PROVIDED ENTRIES Start Marker
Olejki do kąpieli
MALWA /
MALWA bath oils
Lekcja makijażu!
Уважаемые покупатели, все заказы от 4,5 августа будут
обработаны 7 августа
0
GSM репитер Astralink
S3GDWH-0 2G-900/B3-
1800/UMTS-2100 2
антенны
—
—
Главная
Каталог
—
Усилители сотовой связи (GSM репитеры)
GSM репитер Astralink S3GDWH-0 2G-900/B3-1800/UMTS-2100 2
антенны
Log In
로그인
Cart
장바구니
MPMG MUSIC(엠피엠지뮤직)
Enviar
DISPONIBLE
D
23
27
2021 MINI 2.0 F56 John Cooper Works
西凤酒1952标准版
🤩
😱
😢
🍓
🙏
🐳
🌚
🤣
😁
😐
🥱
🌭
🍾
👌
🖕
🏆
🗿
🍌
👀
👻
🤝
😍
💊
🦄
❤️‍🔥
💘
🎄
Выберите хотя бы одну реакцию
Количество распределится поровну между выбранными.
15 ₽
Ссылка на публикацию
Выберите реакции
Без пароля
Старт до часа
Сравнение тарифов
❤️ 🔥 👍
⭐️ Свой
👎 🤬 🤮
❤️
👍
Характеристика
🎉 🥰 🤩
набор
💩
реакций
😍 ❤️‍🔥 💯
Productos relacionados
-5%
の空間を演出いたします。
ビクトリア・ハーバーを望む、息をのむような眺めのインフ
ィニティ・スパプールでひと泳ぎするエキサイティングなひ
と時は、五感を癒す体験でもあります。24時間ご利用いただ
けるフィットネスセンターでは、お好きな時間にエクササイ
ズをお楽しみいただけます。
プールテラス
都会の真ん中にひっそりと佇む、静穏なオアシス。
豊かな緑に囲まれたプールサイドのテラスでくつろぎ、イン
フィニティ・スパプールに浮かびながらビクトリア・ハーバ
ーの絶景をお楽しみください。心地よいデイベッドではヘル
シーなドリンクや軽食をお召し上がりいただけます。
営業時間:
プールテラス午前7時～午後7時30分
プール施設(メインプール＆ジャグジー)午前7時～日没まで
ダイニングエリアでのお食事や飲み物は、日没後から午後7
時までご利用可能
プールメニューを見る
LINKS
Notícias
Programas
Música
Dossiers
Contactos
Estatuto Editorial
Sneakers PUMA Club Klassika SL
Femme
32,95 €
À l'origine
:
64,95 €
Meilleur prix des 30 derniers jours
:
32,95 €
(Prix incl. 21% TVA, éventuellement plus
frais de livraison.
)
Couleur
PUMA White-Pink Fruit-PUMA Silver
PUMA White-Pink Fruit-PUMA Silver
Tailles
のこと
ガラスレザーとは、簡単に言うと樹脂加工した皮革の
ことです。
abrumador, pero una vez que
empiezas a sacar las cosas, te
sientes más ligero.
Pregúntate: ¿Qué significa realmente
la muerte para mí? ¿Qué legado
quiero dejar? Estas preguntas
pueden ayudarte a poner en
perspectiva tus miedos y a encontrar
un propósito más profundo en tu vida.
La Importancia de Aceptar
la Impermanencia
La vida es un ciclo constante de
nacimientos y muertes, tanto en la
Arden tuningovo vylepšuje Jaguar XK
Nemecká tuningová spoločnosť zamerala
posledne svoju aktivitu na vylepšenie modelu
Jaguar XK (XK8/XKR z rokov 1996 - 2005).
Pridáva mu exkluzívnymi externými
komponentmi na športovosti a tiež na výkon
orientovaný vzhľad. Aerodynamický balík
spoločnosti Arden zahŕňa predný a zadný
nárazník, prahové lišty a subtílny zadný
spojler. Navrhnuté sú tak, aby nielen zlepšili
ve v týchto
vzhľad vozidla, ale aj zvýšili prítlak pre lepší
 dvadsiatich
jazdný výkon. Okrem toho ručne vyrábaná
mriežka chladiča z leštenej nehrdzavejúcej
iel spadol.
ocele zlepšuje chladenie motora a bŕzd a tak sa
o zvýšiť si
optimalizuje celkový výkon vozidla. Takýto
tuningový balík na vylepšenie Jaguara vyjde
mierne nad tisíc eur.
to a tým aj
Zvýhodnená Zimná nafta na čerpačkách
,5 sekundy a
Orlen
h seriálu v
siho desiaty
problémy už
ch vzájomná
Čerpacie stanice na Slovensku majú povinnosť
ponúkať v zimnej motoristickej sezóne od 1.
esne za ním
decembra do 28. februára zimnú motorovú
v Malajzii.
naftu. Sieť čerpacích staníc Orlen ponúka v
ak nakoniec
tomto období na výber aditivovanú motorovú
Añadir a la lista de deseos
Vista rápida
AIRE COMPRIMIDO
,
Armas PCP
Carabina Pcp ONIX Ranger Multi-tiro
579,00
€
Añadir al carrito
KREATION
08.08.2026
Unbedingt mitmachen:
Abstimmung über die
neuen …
PROVIDED ENTRIES End Marker
§ **YOUR ASSIGNMENT**: Exactly as they appear above, the records are to be transcribed in full.

§ **EXERCISE RESULT**:
Olejki do kąpieli
MALWA /
MALWA bath oils
Lekcja makijażu!
Уважаемые покупатели, все заказы от 4,5 августа будут
обработаны 7 августа
0
GSM репитер Astralink
S3GDWH-0 2G-900/B3-
1800/UMTS-2100 2
антенны
—
—
Главная
Каталог
—
Усилители сотовой связи (GSM репитеры)
GSM репитер Astralink S3GDWH-0 2G-900/B3-1800/UMTS-2100 2
антенны
Log In
로그인
Cart
장바구니
MPMG MUSIC(엠피엠지뮤직)
Enviar
DISPONIBLE
D
23
27
2021 MINI 2.0 F56 John Cooper Works
西凤酒1952标准版
🤩
😱
😢
🍓
🙏
🐳
🌚
🤣
😁
😐
🥱
🌭
🍾
👌
🖕
🏆
🗿
🍌
👀
👻
🤝
😍
💊
🦄
❤️‍🔥
💘
🎄
Выберите хотя бы одну реакцию
Количество распределится поровну между выбранными.
15 ₽
Ссылка на публикацию
Выберите реакции
Без пароля
Старт до часа
Сравнение тарифов
❤️ 🔥 👍
⭐️ Свой
👎 🤬 🤮
❤️
👍
Характеристика
🎉 🥰 🤩
набор
💩
реакций
😍 ❤️‍🔥 💯
Productos relacionados
-5%
の空間を演出いたします。
ビクトリア・ハーバーを望む、息をのむような眺めのインフ
ィニティ・スパプールでひと泳ぎするエキサイティングなひ
と時は、五感を癒す体験でもあります。24時間ご利用いただ
けるフィットネスセンターでは、お好きな時間にエクササイ
ズをお楽しみいただけます。
プールテラス
都会の真ん中にひっそりと佇む、静穏なオアシス。
豊かな緑に囲まれたプールサイドのテラスでくつろぎ、イン
フィニティ・スパプールに浮かびながらビクトリア・ハーバ
ーの絶景をお楽しみください。心地よいデイベッドではヘル
シーなドリンクや軽食をお召し上がりいただけます。
営業時間:
プールテラス午前7時～午後7時30分
プール施設(メインプール＆ジャグジー)午前7時～日没まで
ダイニングエリアでのお食事や飲み物は、日没後から午後7
時までご利用可能
プールメニューを見る
LINKS
Notícias
Programas
Música
Dossiers
Contactos
Estatuto Editorial
Sneakers PUMA Club Klassika SL
Femme
32,95 €
À l'origine
:
64,95 €
Meilleur prix des 30 derniers jours
:
32,95 €
(Prix incl. 21% TVA, éventuellement plus
frais de livraison.
)
Couleur
PUMA White-Pink Fruit-PUMA Silver
PUMA White-Pink Fruit-PUMA Silver
Tailles
のこと
ガラスレザーとは、簡単に言うと樹脂加工した皮革の
ことです。
abrumador, pero una vez que
empiezas a sacar las cosas, te
sientes más ligero.
Pregúntate: ¿Qué significa realmente
la muerte para mí? ¿Qué legado
quiero dejar? Estas preguntas
pueden ayudarte a poner en
perspectiva tus miedos y a encontrar
un propósito más profundo en tu vida.
La Importancia de Aceptar
la Impermanencia
La vida es un ciclo constante de
nacimientos y muertes, tanto en la
Arden tuningovo vylepšuje Jaguar XK
Nemecká tuningová spoločnosť zamerala
posledne svoju aktivitu na vylepšenie modelu
Jaguar XK (XK8/XKR z rokov 1996 - 2005).
Pridáva mu exkluzívnymi externými
komponentmi na športovosti a tiež na výkon
orientovaný vzhľad. Aerodynamický balík
spoločnosti Arden zahŕňa predný a zadný
nárazník, prahové lišty a subtílny zadný
spojler. Navrhnuté sú tak, aby nielen zlepšili
ve v týchto
vzhľad vozidla, ale aj zvýšili prítlak pre lepší
 dvadsiatich
jazdný výkon. Okrem toho ručne vyrábaná
mriežka chladiča z leštenej nehrdzavejúcej
iel spadol.
ocele zlepšuje chladenie motora a bŕzd a tak sa
o zvýšiť si
optimalizuje celkový výkon vozidla. Takýto
tuningový balík na vylepšenie Jaguara vyjde
mierne nad tisíc eur.
to a tým aj
Zvýhodnená Zimná nafta na čerpačkách
,5 sekundy a
Orlen
h seriálu v
siho desiaty
problémy už
ch vzájomná
Čerpacie stanice na Slovensku majú povinnosť
ponúkať v zimnej motoristickej sezóne od 1.
esne za ním
decembra do 28. februára zimnú motorovú
v Malajzii.
naftu. Sieť čerpacích staníc Orlen ponúka v
ak nakoniec
tomto období na výber aditivovanú motorovú
Añadir a la lista de deseos
Vista rápida
AIRE COMPRIMIDO
,
Armas PCP
Carabina Pcp ONIX Ranger Multi-tiro
579,00
€
Añadir al carrito
KREATION
08.08.2026
Unbedingt mitmachen:
Abstimmung über die
neuen …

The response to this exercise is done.